--- DIRECTIONS FOR THIS TASK ---
Find how many lines in this data contain the string "Monitoring". Respond with only that number.
↓
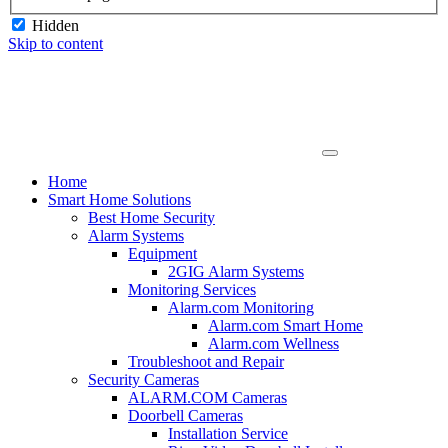
Hidden
Skip to content
Home
Smart Home Solutions
Best Home Security
Alarm Systems
Equipment
2GIG Alarm Systems
Monitoring Services
Alarm.com Monitoring
Alarm.com Smart Home
Alarm.com Wellness
Troubleshoot and Repair
Security Cameras
ALARM.COM Cameras
Doorbell Cameras
Installation Service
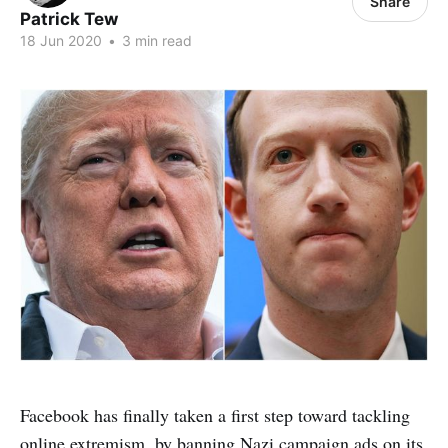
Share
Patrick Tew
18 Jun 2020
•
3 min read
Facebook has finally taken a first step toward tackling
online extremism, by banning Nazi campaign ads on its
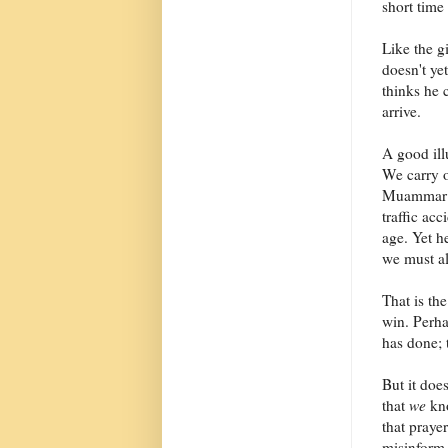
short time
Like the g
doesn't ye
thinks he 
arrive.
A good illu
We carry o
Muammar Ga
traffic acc
age. Yet he
we must al
That is th
win. Perhap
has done; 
But it doe
that
we
kno
that praye
misinform 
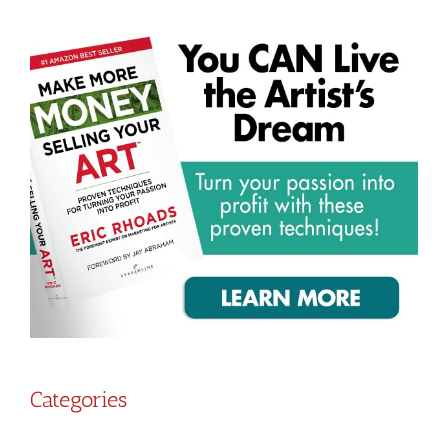
Categories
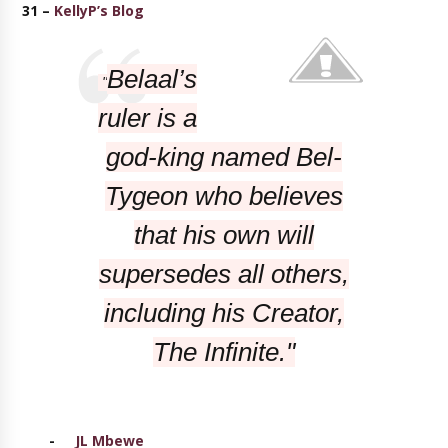
31 –
KellyP’s Blog
Belaal’s
"
ruler is a
god-king named Bel-
Tygeon who believes
that his own will
supersedes all others,
including his Creator,
The Infinite."
-
JL Mbewe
↑
--- RESPONSE TO THIS EXERCISE ---
2